# Giving you their paw?



## glitzydebs (Jun 10, 2011)

Does anyone else's doggy tap you with their lovely fat paws when you stop tickling them? As if to say " more mummy please? "
Pushca does it all the time and it's so sweet


----------



## lady amanda (Nov 26, 2010)

Lady will tap you with her paw, or she will nudge you with her nose when she wants more loving tickles or scratches


----------



## kendal (Jul 16, 2009)

delta once took my finger in her mouth and game me a light tug back the where i was tickling her. so i did it again and then stopped to see if she would do it a gain and she did lol didn't bite, just put her mouth round me and tugged gently. 
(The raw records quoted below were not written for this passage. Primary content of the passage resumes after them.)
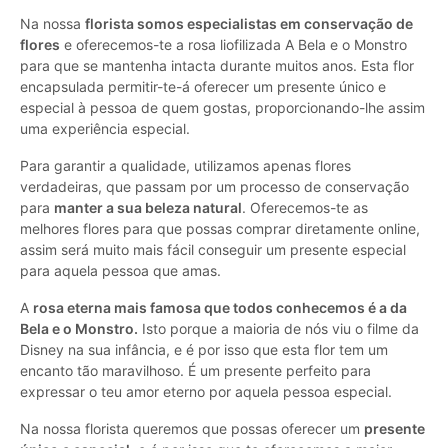
Na nossa
florista somos especialistas em conservação de
flores
e oferecemos-te a rosa liofilizada A Bela e o Monstro
para que se mantenha intacta durante muitos anos. Esta flor
encapsulada permitir-te-á oferecer um presente único e
especial à pessoa de quem gostas, proporcionando-lhe assim
uma experiência especial.
Para garantir a qualidade, utilizamos apenas flores
verdadeiras, que passam por um processo de conservação
para
manter a sua beleza natural
. Oferecemos-te as
melhores flores para que possas comprar diretamente online,
assim será muito mais fácil conseguir um presente especial
para aquela pessoa que amas.
A
rosa eterna mais famosa que todos conhecemos é a da
Bela e o Monstro.
Isto porque a maioria de nós viu o filme da
Disney na sua infância, e é por isso que esta flor tem um
encanto tão maravilhoso. É um presente perfeito para
expressar o teu amor eterno por aquela pessoa especial.
Na nossa florista queremos que possas oferecer um
presente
Echo nudges your hand, Inca and Echo both paw you in the face.


----------



## Dave (May 25, 2009)

Whenever Ben wants your attention or wants something from you, he'll put his paw up. Whether on your leg, or on the seat; whatever he can reach. We attribute this to teaching him to give his paw for a treat when he was a puppy.


----------



## Emma (Apr 29, 2011)

Maggie has never been taught to give paw but she paws at ur leg for attention it's sooooo cute! She uses her paws lke a cat when she is playing. It's very funny. Emma x


----------



## ali-s.j. (Jun 6, 2011)

Phoebe paws for attention, or pushes her nose under my arm if I'm not actually touching her


----------



## Tressa (Aug 31, 2010)

Emma said:


> Maggie has never been taught to give paw but she paws at ur leg for attention it's sooooo cute! She uses her paws lke a cat when she is playing. It's very funny. Emma x


Teddy hasn't pawed for attention yet - just looks at you until you respond to him to find out what he wants. Like Maggie (and all cats) he bats around his ball with his front paws when he is playing - it always makes me smile.


----------



## sarahjo (Aug 6, 2010)

Eddie gives his paw for attention even though we haven't taught him to. We did teach him 'touch' at dog training, which is when we say touch he touches your hand with his nose - he now does this to get attention (clever dog!).

He got his treat ball stuck behind the cat scratching post and used touch to get my attention to get it out!


----------



## MillieDog (Jun 1, 2011)

Millie doesn't paw, but then I didn't want her being taught it. Only because my in-laws dog used to do it and her unclipped claws really hurt. 

I think about changing me mind, having read all your posts. Its sounds kinda cute, not painful.

If Millie wants something, she gives a little bark. Or just jumps on your lap.


----------



## Mez-UK (May 4, 2011)

Harley does it but only when asked to "touch" as this will be how he will notify me when my alarm, phone, doorbell etc ring. I am pleased to say this morning he woke me when phone alarm went off  (it is a distinctive ring) He then gets a treat - he considers it a game! so I put it on snooze to see if he would do it again and off it went five minutes later this time I got both paws and ALL of him sitting on me! :twothumbs: he has got the jist of it me thinks:laugh:


----------